*What you need to do*:
When the string "bounding" is part of a line in the data below, report the whole line.

*Information given*:
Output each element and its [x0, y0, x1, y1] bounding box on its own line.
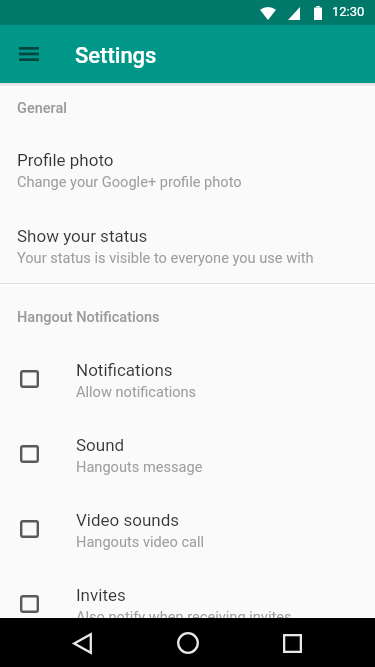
staticText: Video sounds: [76, 510, 180, 530]
staticText: Hangouts message: [76, 458, 203, 475]
staticText: Allow notifications: [76, 383, 197, 400]
staticText: Sound: [76, 435, 125, 455]
staticText: Also notify when receiving invites: [76, 608, 292, 618]
staticText: Your status is visible to everyone you u…: [17, 249, 314, 266]
staticText: Hangout Notifications: [17, 309, 160, 326]
staticText: Notifications: [76, 360, 173, 380]
button[interactable]: Back: [58, 619, 106, 667]
staticText: General: [17, 100, 67, 117]
staticText: Settings: [75, 43, 157, 69]
button[interactable]: Open navigation drawer: [7, 30, 51, 78]
button[interactable]: Profile photo: [0, 132, 375, 207]
staticText: 12:30: [332, 4, 365, 19]
button[interactable]: Notifications: [0, 342, 375, 417]
staticText: Hangouts video call: [76, 533, 205, 550]
button[interactable]: Invites: [0, 567, 375, 618]
button[interactable]: Home: [164, 619, 212, 667]
staticText: Show your status: [17, 226, 148, 246]
button[interactable]: Sound: [0, 417, 375, 492]
button[interactable]: Recent apps: [268, 619, 316, 667]
button[interactable]: Video sounds: [0, 492, 375, 567]
button[interactable]: Show your status: [0, 208, 375, 283]
staticText: Profile photo: [17, 150, 114, 170]
staticText: Change your Google+ profile photo: [17, 173, 242, 190]
staticText: Invites: [76, 585, 126, 605]
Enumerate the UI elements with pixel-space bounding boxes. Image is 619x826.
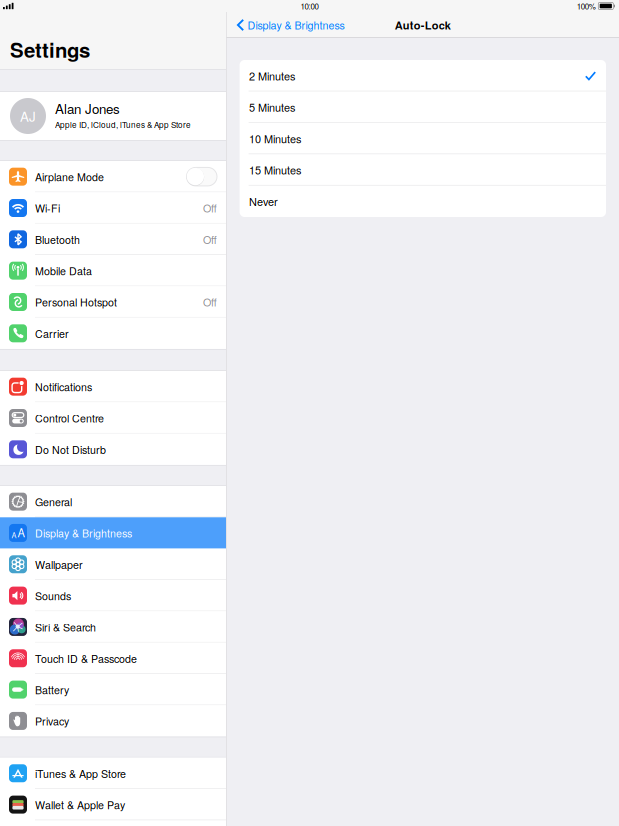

*Problem solution*:
Output each element and its [x0, y0, x1, y1] bounding box on its own line.
Enumerate the UI elements with pixel-space bounding boxes. Image is 619x826.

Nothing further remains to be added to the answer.